Required work:
Reproduce the listing below exactly, except for its pictures.

Available data:

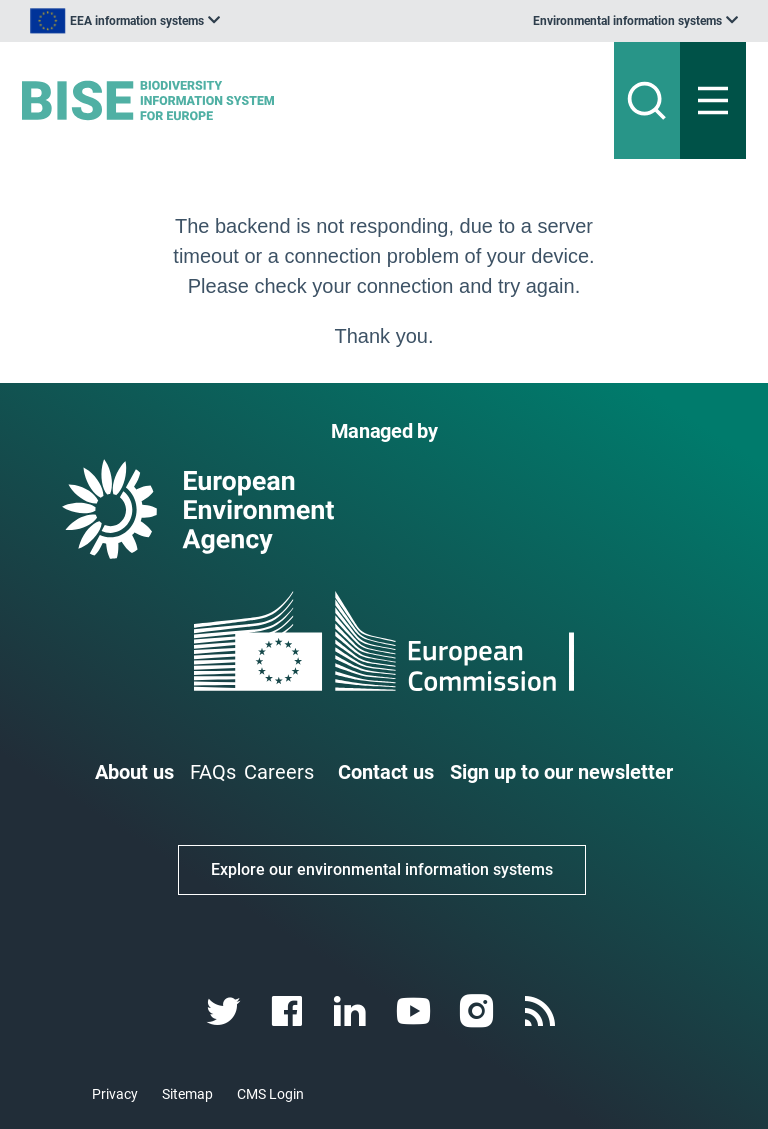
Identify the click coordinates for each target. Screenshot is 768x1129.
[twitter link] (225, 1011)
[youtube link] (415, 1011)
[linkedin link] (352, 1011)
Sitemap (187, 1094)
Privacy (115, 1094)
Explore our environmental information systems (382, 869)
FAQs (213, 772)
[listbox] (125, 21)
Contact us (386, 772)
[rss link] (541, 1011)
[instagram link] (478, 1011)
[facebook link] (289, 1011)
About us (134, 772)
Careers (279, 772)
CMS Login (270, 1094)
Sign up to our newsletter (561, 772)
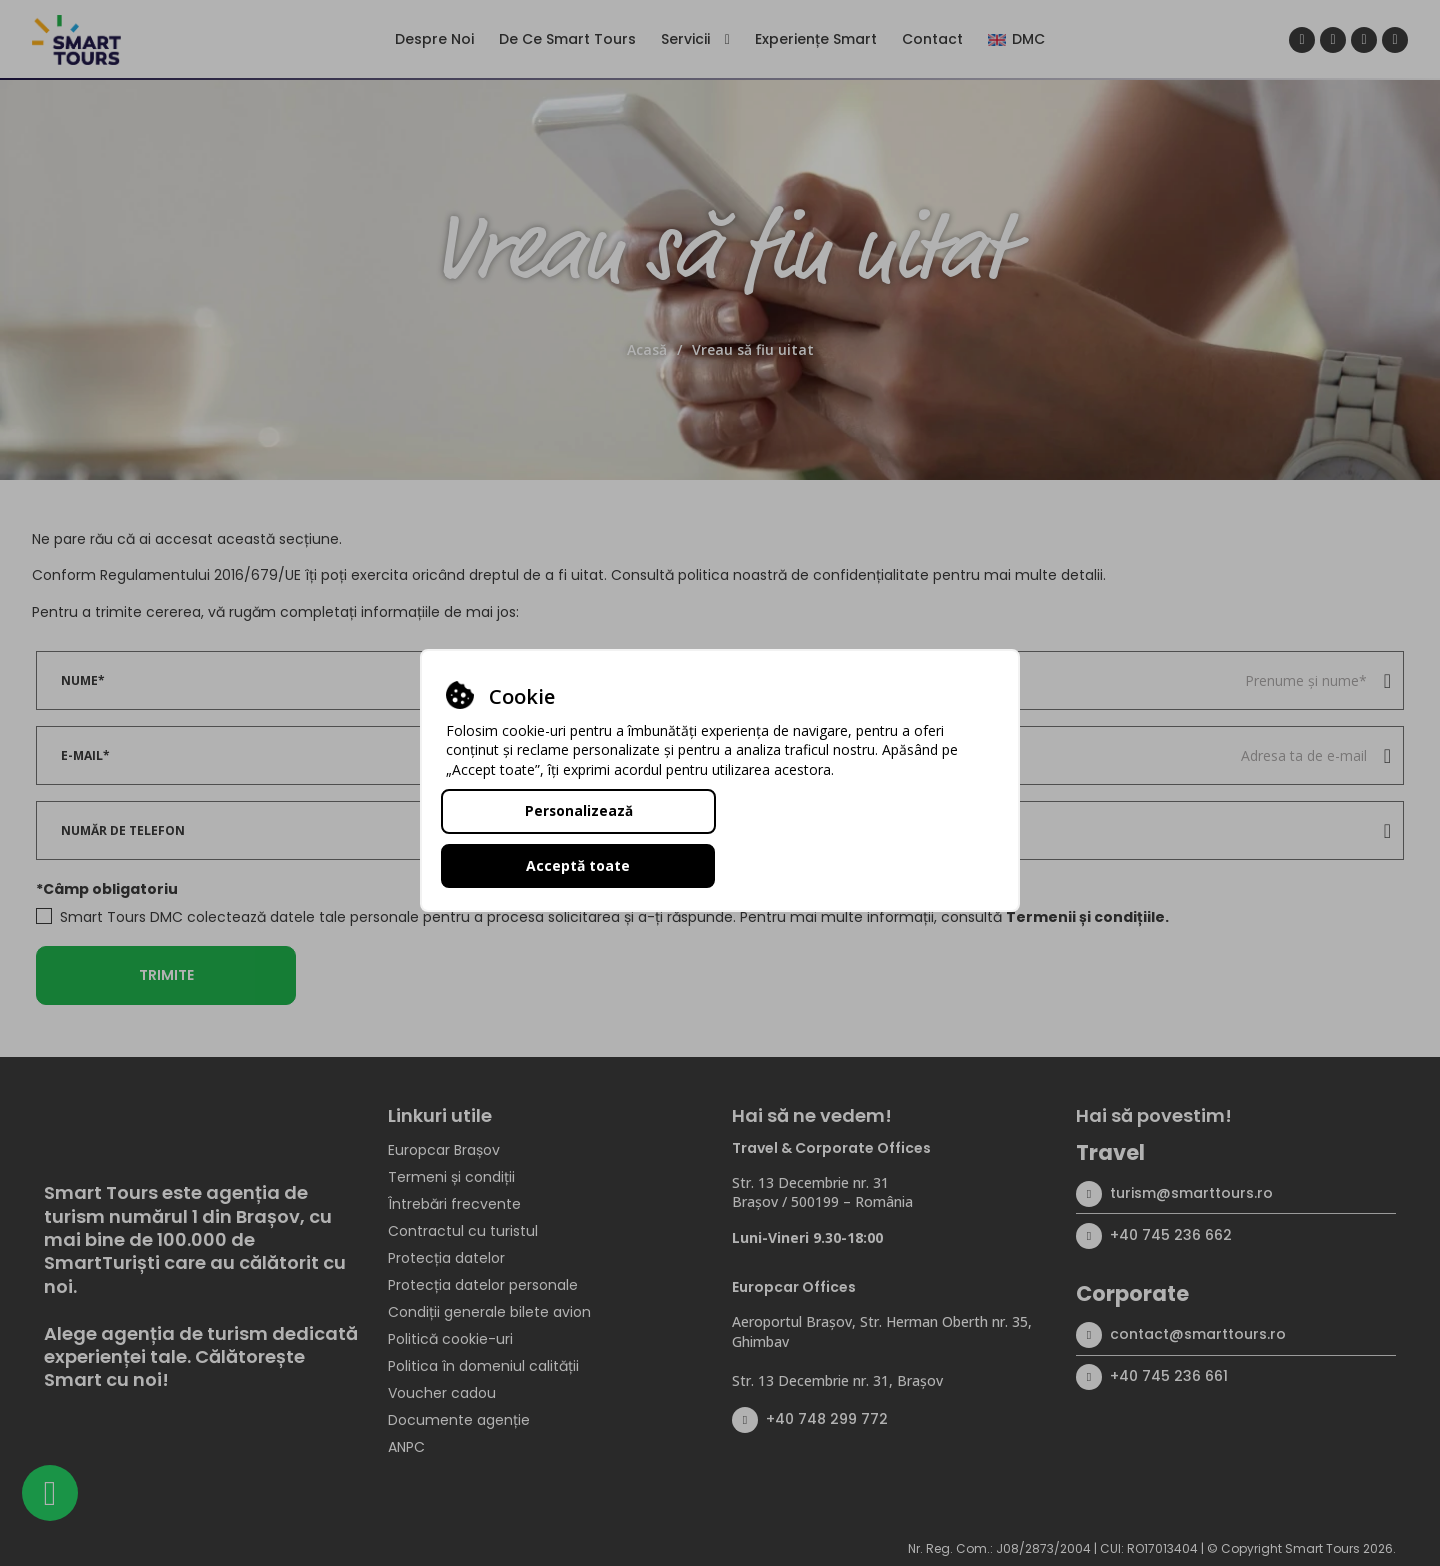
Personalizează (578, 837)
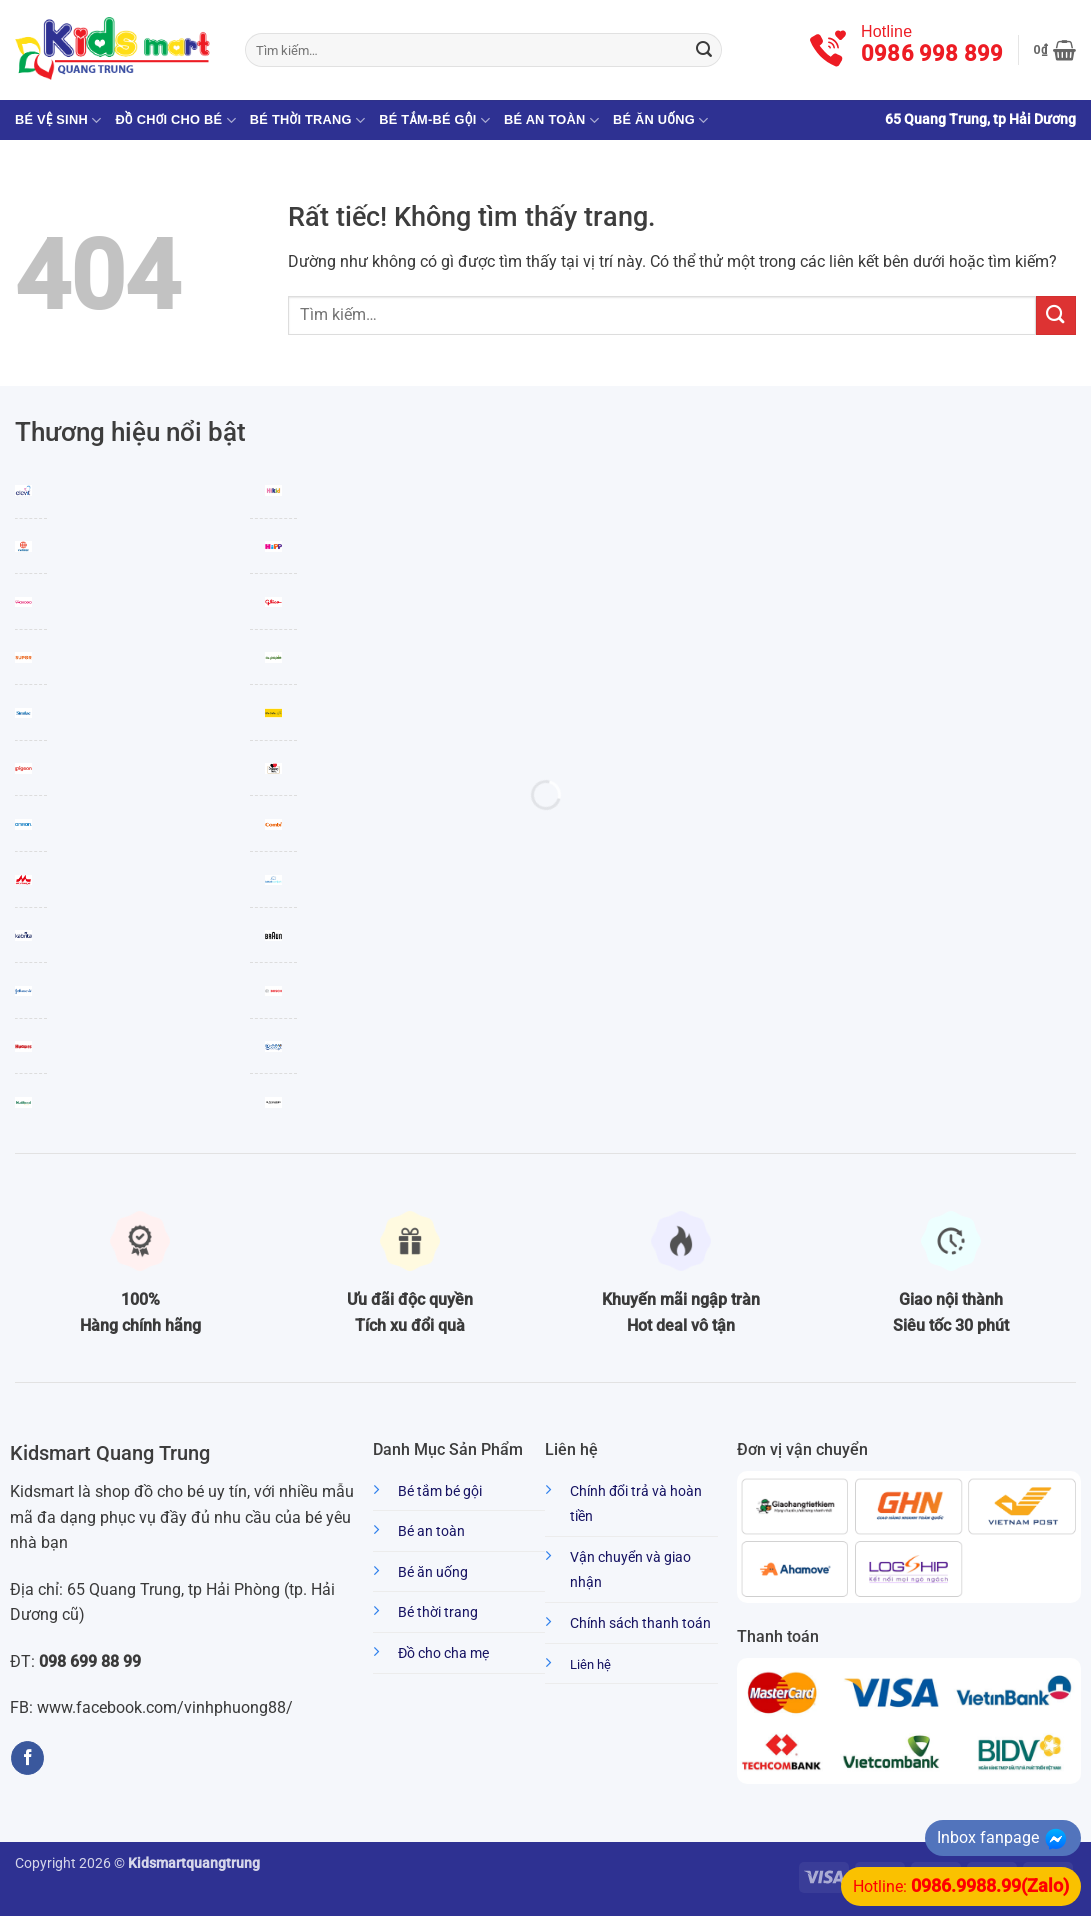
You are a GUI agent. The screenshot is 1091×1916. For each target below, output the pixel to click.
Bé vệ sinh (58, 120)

Answer for the task:
Identify the click coordinates for each target. Screenshot is 768x1129.
[twitter link] (225, 1011)
[youtube link] (415, 1011)
[linkedin link] (352, 1011)
Sitemap (187, 1094)
Privacy (115, 1094)
Explore our environmental information systems (382, 869)
FAQs (213, 772)
[listbox] (125, 21)
Contact us (386, 772)
[rss link] (541, 1011)
[instagram link] (478, 1011)
[facebook link] (289, 1011)
About us (134, 772)
Careers (279, 772)
CMS Login (270, 1094)
Sign up to our newsletter (561, 772)
Personalizează (578, 837)
You are a GUI agent. The screenshot is 1091×1916. For each target below, output the pixel to click.
Bé vệ sinh (58, 120)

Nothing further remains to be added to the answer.